SÜNEN EBU DAVUD

Bablar    Konular    Numaralar  

SUNNE BAHSİ

<< 4734 >>

بَاب فِي الْقُرْآنِ

19-20 Kur'an-ı Kerim'in Allah Sözü Olduğu Hakkında (Gelen Hadisler)

 

حَدَّثَنَا مُحَمَّدُ بْنُ كَثِيرٍ أَخْبَرَنَا إِسْرَائِيلُ حَدَّثَنَا عُثْمَانُ بْنُ الْمُغِيرَةِ عَنْ سَالِمٍ عَنْ جَابِرِ بْنِ عَبْدِ اللَّهِ قَالَ كَانَ رَسُولُ اللَّهِ صَلَّى اللَّهُ عَلَيْهِ وَسَلَّمَ يَعْرِضُ نَفْسَهُ عَلَى النَّاسِ فِي الْمَوْقِفِ فَقَالَ أَلَا رَجُلٌ يَحْمِلُنِي إِلَى قَوْمِهِ فَإِنَّ قُرَيْشًا قَدْ مَنَعُونِي أَنْ أُبَلِّغَ كَلَامَ رَبِّي

 

Câbir ibn Abdullah'dan (şöyle) dedi (ği rivayet edilmiştir): Rasûlulah (s.a.v.) hac mevsiminde (Mekke'ye gelen) insanlara kendisini tantarak: "Beni kendi kavmine götürecek bîr kimse yok mu?

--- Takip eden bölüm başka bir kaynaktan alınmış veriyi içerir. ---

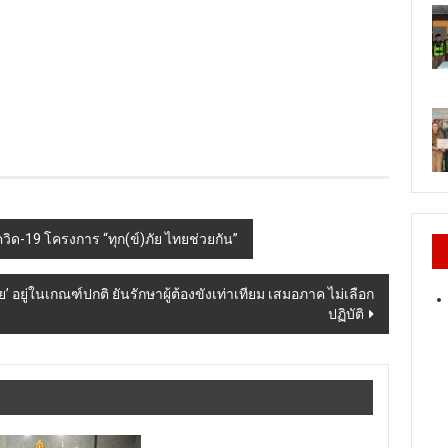
วิด-19 โครงการ “ทุก(ข์)ภัย ไทยช่วยกัน”
 อยู่ในเกณฑ์ปกติ ยันรักษาผู้ต้องขังเท่าเทียม เสมอภาค ไม่เลือก
ปฏิบัติ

Çünkü Kureyş Rabbimin kelâmını tebliğ etmekten alıkoymaya çalışıyor" buyururdu.

 

 

İzah:

Tirmizî, sevabü'l-Kur'an; İbn Mâce, mukaddime; Darimî, Fedâilü'l-Kur'ân; Ahmed b. Hanbel. III, 322, 339, 390.

 

İslâm tarihinde, Mekke dönemi müslümanlara reva görülen korkunç işkencelerle doludur. Bu itibarla bu döneme işkence dönemi dense yeridir.

 

Bilindiği gibi, müslümanlarm maruz kaldıkları bu tehammül-fersâ iş­kenceler döneminde Fahr-i kainat efendimiz müslümanları içerisinde bu­lundukları acıklı durumdan kurtarmak için îslamın serbestçe yayılmasına imkân verecek müsait bir ortam ve sığmak arıyordu. İşte bu maksatla, özellikle hac mevsiminde çeşitli merkezlerden gelen cemaatlerin karşısı­na çıkıp davasını ve kendisini tanıttıktan ve Kureyş'in zulmünü anlattıktan sonra kendisini memleketlerine götürüp himayelerine alarak bu davaya sahip çıkmalarını telkin ediyordu.

 

Bilindiği gibi bu mukaddes ve mübarek görevi yüklenme şerefine Medineliler nail oldular.

 

Metinde geçen "Rabbimin kelâmı" sözüyle kasdedilen Kur'ân-ı Kerim'dir. Görüldüğü gibi burada "kelâm" sözü Allah (C.C.) hazretlerine izafe edilmiştir. Öyleyse Kur'ân-ı Kerîm Allah sözüdür.

 

Hadisin bab başlığıyla ilgili olan kısmı da burasıdır. Binaenaleyh Kur'ân, Allah kelâmıdır. Her ne kadar kelâm sıfatı Kelâm-ı nefsî ve Kelâm-ı lafzı kısımlarına ayrılırsa da Kur'ân kelimesi kelâm-ı nefsi hakkında da kelâmı lafzıda da hakikattir, mecaz değildir.[Bk. Aydın Ali Aslan, islam inançları ve Felsefesi, 170.]